Lets start with the most basic thing.  The yarn.  The yarn itself plays a huge part of how the wrap is going to feel.  Rayons, no matter what the rayon is, is going to be  cool to the touch, and soapy.  From peppermint, to rose, to sacandra glabra, to tencel.  They each have their own tiny quirks but for the most part, they all act the same way.  But it doesn't just end at that.  The way the yarn is plied, the twist, all play a part in how the finished product will feel.  The tighter the twist, the more energy in the yarn, the bouncier it will feel.  The looser the twist, the softer the yarn.  (think of braiding your hair:  A tight braid will spring up and down if pulled, and it will also be stiffer then a lose braid).  So, one weavers silk, for example, may not be the same as another weavers silk, even if its the same kind of silk.   This may not be something so easily ascertained, but its something to ask about when considering a weft choice, and I bring it up because of a recent conversation about plied yarn vs not plied yarn.  a 2 ply yarn is **generally** looser and less energetic then a single ply.  A single ply yarn, spun very thick, may be less energetic though so be sure to ask. 

Besides ply and twist, the combination of warp and weft play a role. 
A soapy warp + soapy weft = more soapy.   
soapy warp + textured weft = balanced
Textured warp + textured weft = super textured

This may seem like an obvious statement but i see people often shy away from soapy wefts b/c they don't like soapy things but I promise you should try it just once on a textured warp and see what you think.

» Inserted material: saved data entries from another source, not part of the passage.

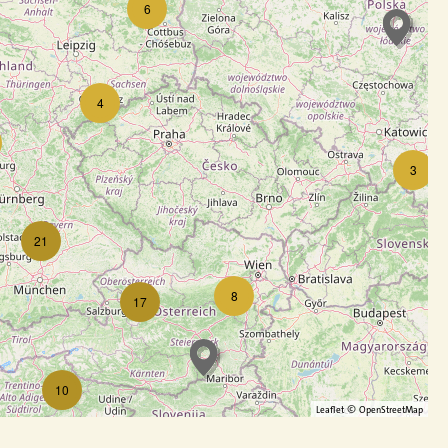
6
4
3
21
8
17
10
©
Leaflet
OpenStreetMap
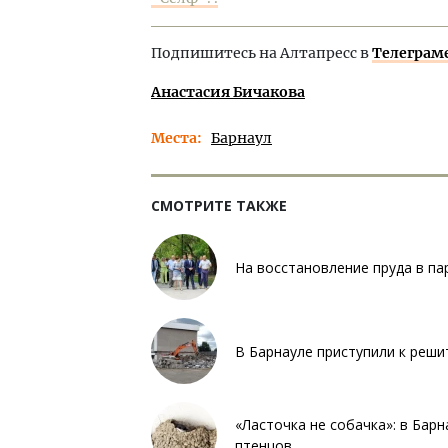
Подпишитесь на Алтапресс в
Телеграм
Анастасия Бичакова
Места
Барнаул
СМОТРИТЕ ТАКЖЕ
На восстановление пруда в па
В Барнауле приступили к реши
«Ласточка не собачка»: в Бар
птенцов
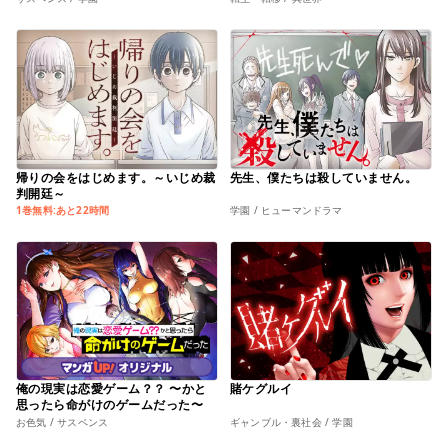
帰りの会をはじめます。～いじめ裁
先生、僕たちは殺していません。
判開廷～
1巻無料:あと22時間
学園 / ヒューマンドラマ
俺の現実は恋愛ゲーム？？ 〜かと
賭ケグルイ
思ったら命がけのゲームだった〜
お色気 / サスペンス
ギャンブル・裏社会 / 学園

But again...these are generalizations and it doesn't end there.  For example, a wrap made with a tencel weft and  a RS warp, woven in a weave with a lot of floats in the weft, you will fell the tencel more then a piece woven in the same  combination in plain weave, a weave with NO floats.   On the same token, a wrap with long warp floats, you'll feel the warp fiber more.


Confused yet?  I know there is so much to consider!!  So lets get more into the weave.  Bounce and recoil, cushyness, airyness...all come into play with the weave.  To go back to my example of plain weave, which goes over under, over under, there are NO floats.  It is a very solid weave.  It shows the warp off amazingly. . It is dense.  Its strong.  It has no  give.  The same goes for a 2/2 straight twill.  Or any weave that has floats under 3.  But plain-weave would be the most extreme example....And on the far end of that would be twills that have floats of 7 in some cases.  They are cushy and airy.  In between these two are crackles.  Crackles are made up of plain weave sections, and twill sections.  4 shaft crackles tend to be thick and cushy, but the large the twill pattern becomes, and the more plain weave you add...the flatter and denser it becomes.

The last thing to consider is DENSITY.  that is how dense the warp is set, and how dense the weft is woven in.  Carry Om wraps are woven to be balanced, or at least as balanced as we can get them .  We aim to have them dense and non shifty no matter what the fibers, whether they be slippery or not.  This is a big factor here because a lot of people have said they don't like soapy wraps, or they don't like bamboo, or tencel b/c of sag, and my answer to that is they haven't tried one that was woven dense enough.    Things shift, and sag, and dig, when the threads have room to move around. It also goes back to the floats too though, because the longer the floats, the more you will feel them moving around.  (think of a float as the amount of space until the end is stuck down again with another string) 

So...things to consider when planning out your perfect piece are
Yarn twist and ply. - is the yarn energetic? 
Weave - is it a flat weave?  will it impact the thickness combining w/ a thick weft?
Floats - do you prefer a tighter weave?
Density - Ask your weaver how dense they plan on making the warp, what is the Sett? 

The fun is experimenting, and trying different combinations.  I've been weaving for 6 years and I'm still learning every day!